Is it art?  Not in my book.  Will it make money?  You bet.  Is it worth paying good money to see?  Only if you want a dishonest sense of British cultural identity to be reinforced, identify with a utopian vision of ageing as well as the utter predictability of the script and the crinkly cast and like to be reminded of just how lovely we are with foreigners.  Personally, I’d download that old 10CC classic and enjoy a different form of popular culture, which had something to say and that also made money.


Posted by author: Adam

2 thoughts on “Going, going, going…

  • Stanley Donen irascibly sums the Film ‘industry’ quite succinctly early in episode two of Mark Cousin’s ‘The Story Of Film an odyssey’. Why should we expect more? Perhaps the answer lies at the end of the episode when we see Dreyer’s approach to realist cinema.
    Your focus is western cinema – please don’t say the ‘Exotic Marigold…’ Is anything other – though it is an example of what Michael Cain would say is work, ‘you take anything that’s offered’. What about Japan, or the greatest cinema industry of them all in India?

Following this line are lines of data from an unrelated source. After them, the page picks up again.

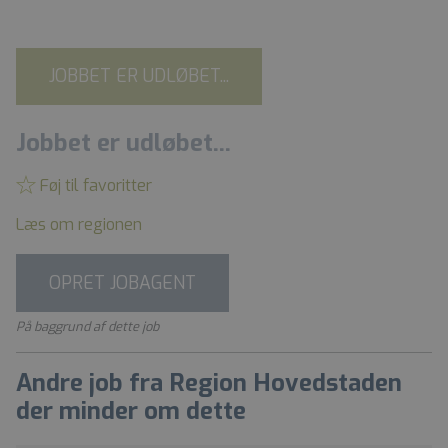
JOBBET ER UDLØBET...
Jobbet er udløbet...
Føj til favoritter
Læs om regionen
OPRET JOBAGENT
På baggrund af dette job
Andre job fra Region Hovedstaden
der minder om dette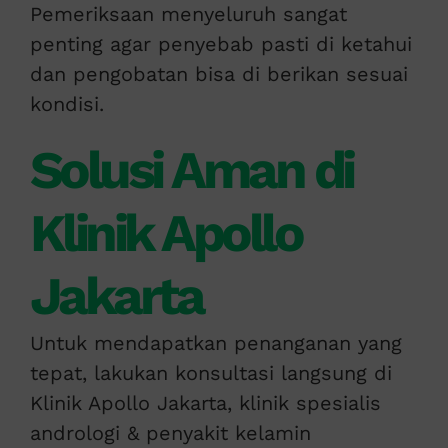
Pemeriksaan menyeluruh sangat
penting agar penyebab pasti di ketahui
dan pengobatan bisa di berikan sesuai
kondisi.
Solusi Aman di
Klinik Apollo
Jakarta
Untuk mendapatkan penanganan yang
tepat, lakukan konsultasi langsung di
Klinik Apollo Jakarta, klinik spesialis
andrologi & penyakit kelamin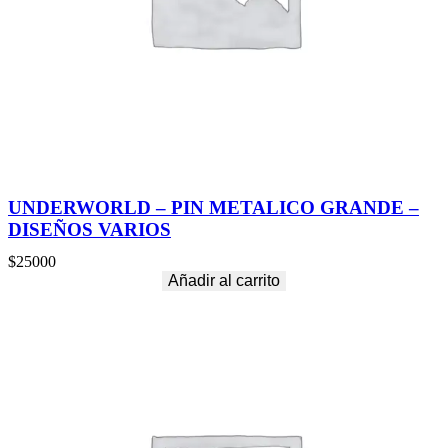
UNDERWORLD – PIN METALICO GRANDE –
DISEÑOS VARIOS
$
25000
Añadir al carrito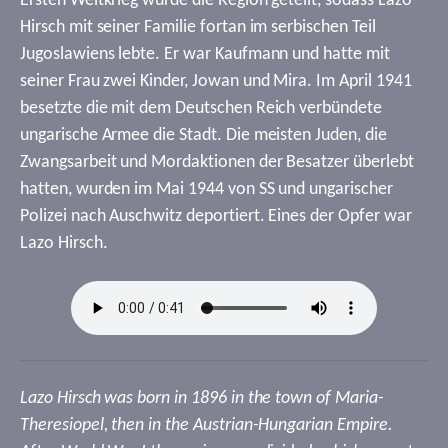
Ersten Weltkrieg wurde die Region geteilt, sodass Lazo
Hirsch mit seiner Familie fortan im serbischen Teil
Jugoslawiens lebte. Er war Kaufmann und hatte mit
seiner Frau zwei Kinder, Jowan und Mira. Im April 1941
besetzte die mit dem Deutschen Reich verbündete
ungarische Armee die Stadt. Die meisten Juden, die
Zwangsarbeit und Mordaktionen der Besatzer überlebt
hatten, wurden im Mai 1944 von SS und ungarischer
Polizei nach Auschwitz deportiert. Eines der Opfer war
Lazo Hirsch.
Lazo Hirsch was born in 1896 in the town of Maria-
Theresiopel, then in the Austrian-Hungarian Empire.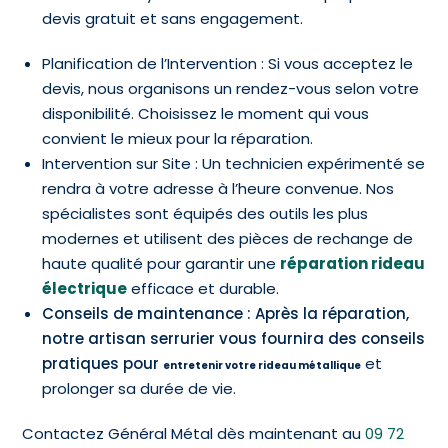
devis gratuit et sans engagement.
Planification de l’Intervention : Si vous acceptez le
devis, nous organisons un rendez-vous selon votre
disponibilité. Choisissez le moment qui vous
convient le mieux pour la réparation.
Intervention sur Site : Un technicien expérimenté se
rendra à votre adresse à l’heure convenue. Nos
spécialistes sont équipés des outils les plus
modernes et utilisent des pièces de rechange de
haute qualité pour garantir une
réparation rideau
électrique
efficace et durable.
Conseils de maintenance : Après la réparation,
notre artisan serrurier vous fournira des conseils
pratiques pour
et
entretenir votre rideau métallique
prolonger sa durée de vie.
Contactez Général Métal dès maintenant au
09 72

    • Forgive the late response. Sadly The Exotic Marigold was loved by many millions around the world including in India would you believe! You are right about work. Actors are all the first to admit they are tarts, but the business of the film industry is no different in Japan and especially India, which are two countries expert at producing vast quantities of highly unmemorable dross for mass consumption, as much as the finest films we have ever seen. The model of western cinema has been willingly embraced around the world.